I asked, “Did he sit in on briefings on war plans, or sensitive intelligence, that kind of thing?”

“Not routinely, no. Uh, actually, he might have sat in on some. Particularly if he assigned himself as the escort officer for some particularly important visitor.”

Brandewaite asked, “You mean, like a senator?”

“We don’t brief senators on war plans. Say the Secretary of Defense, or the Chairman of the Joint Chiefs. They get over here a few times a year. Even the President was here last year.”

We fell quiet a moment.

Spears broke the silence. “Harry always handled the big ones himself. I never associated anything with that. I always thought Harry was just… well, taking responsibility for the tougher ones.”

That’s exactly what it was, I thought. Elmore’s guests were privy to the most sensitive knowledge. He could sit in the back of the room at the heftiest briefings and report back to Choi. He’d be the last person anyone would suspect because his position was so drab and perfunctory. He was the only person in the room who came as a coatholder, a petty, unimportant escort, the guy who was there to make sure the VIP got from this briefing to the next on time.

Was that why the North Koreans hooked him? Why they took him out?

I said, “Was there something he knew that made him special?”

Brandewaite said, “Maybe he was the only traitor. Maybe the others are innocent. Maybe that’s why they killed only him.”

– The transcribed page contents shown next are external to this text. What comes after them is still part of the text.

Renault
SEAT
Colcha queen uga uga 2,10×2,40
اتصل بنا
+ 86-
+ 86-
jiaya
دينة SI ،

As much as Spears, Mercer, and even I would’ve liked that to be true, Brandewaite was blowing smoke. I had this picture in my head of a policeman walking into a courtyard and coming upon Janson with his pants down, trying to remove the drawers from some poor little tyke. It was a sickening thought. Add that to Janson’s manipulations in the Whitehall case and Elmore definitely wasn’t the only one.

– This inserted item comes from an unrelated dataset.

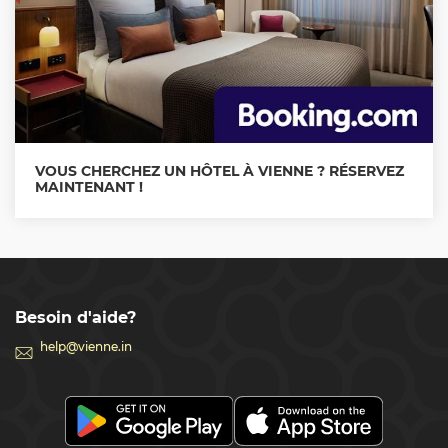
VOUS CHERCHEZ UN HÔTEL À VIENNE ? RÉSERVEZ
MAINTENANT !
Besoin d'aide?
help@vienne.in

Mercer said, “Probably he was also useful for telling Choi when big VIPs were in town. Like some powerful senator or general. Elmore maybe even knew what their personal peccadillos were.”

Spears said, “Damn it, Buzz, we don’t run an escort service for the command’s guests.”

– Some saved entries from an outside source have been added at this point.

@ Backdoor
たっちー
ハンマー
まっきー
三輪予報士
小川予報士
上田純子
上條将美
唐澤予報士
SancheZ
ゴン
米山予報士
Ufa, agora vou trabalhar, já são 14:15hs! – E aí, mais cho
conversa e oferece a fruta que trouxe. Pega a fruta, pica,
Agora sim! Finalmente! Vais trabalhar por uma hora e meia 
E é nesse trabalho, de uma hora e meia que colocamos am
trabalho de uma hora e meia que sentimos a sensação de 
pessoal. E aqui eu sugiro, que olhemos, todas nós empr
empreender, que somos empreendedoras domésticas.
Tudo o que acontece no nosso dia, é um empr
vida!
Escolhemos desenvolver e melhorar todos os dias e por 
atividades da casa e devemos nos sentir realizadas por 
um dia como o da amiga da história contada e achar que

“I know that, General. What I mean is, some of these guys get here, and it’s a week away from Mama and the screaming kids, and they’re on the other side of the world, and ah hell, who’s gonna know if they run out and get a little Oriental nookie? I mean, who’d know, right? Well, Elmore and his guys would probably know. They talk to the VIP’s security guys. Maybe they provide him with the car and driver.”

I said, “I’ll bet that’s right. Maybe he was pimping targets for Choi to blackmail. Maybe the North Koreans eliminated him so he wouldn’t compromise somebody. Maybe they’re trying to protect some priceless asset. Maybe several.”

It was a fairly ugly thought, and you could see it register on everybody’s faces. But it did make chilling sense. If Elmore was trolling for Choi, he’d be able to identify others on Choi’s roll. That could justify an immediate execution. That could mark him for special consideration.

“Jesus,” Brandewaite muttered. “I hope to God this doesn’t get any bigger. This is sickening.”

Mercer, enjoying his discomfort, twisted it in. “Oh yeah, it’s gonna get bigger. I won’t be surprised if it reaches inside your embassy.”

The look Brandewaite gave him would’ve boiled cucumbers.

We talked for a few more desultory minutes, until it was obvious we weren’t making headway, and Spears and Brandewaite both had important phone calls to make to their respective bosses in Washington about the disaster unfolding around them. They got up and left.

Mercer went to get a fresh cup of coffee and this time he even brought me one. Either he was feeling sorry for me, or we were getting to be buddies.

Ah, how silly of me. He was CIA. He felt sorry for me, obviously.

“So what do you think, Drummond?” he asked. “They torched Elmore ’cause he knew too much?”

“No question of that,” I admitted.

“Hard to feel sympathy for the son of a bitch. He was betraying his own country, for God’s sakes. They spared him the anguish of getting caught.”

“Yeah, I guess,” I admitted, taking a sip.

He studied me over the lip of his cup. “You got enough to get Whitehall off now?”

I put my hand up in the air, palm down, and wiggled it back and forth. “How much will you allow me to enter into evidence?”

“Not a word. There’s reporters climbing all over the place. I’m putting a lid on this so tight folks’ll be suffocating.”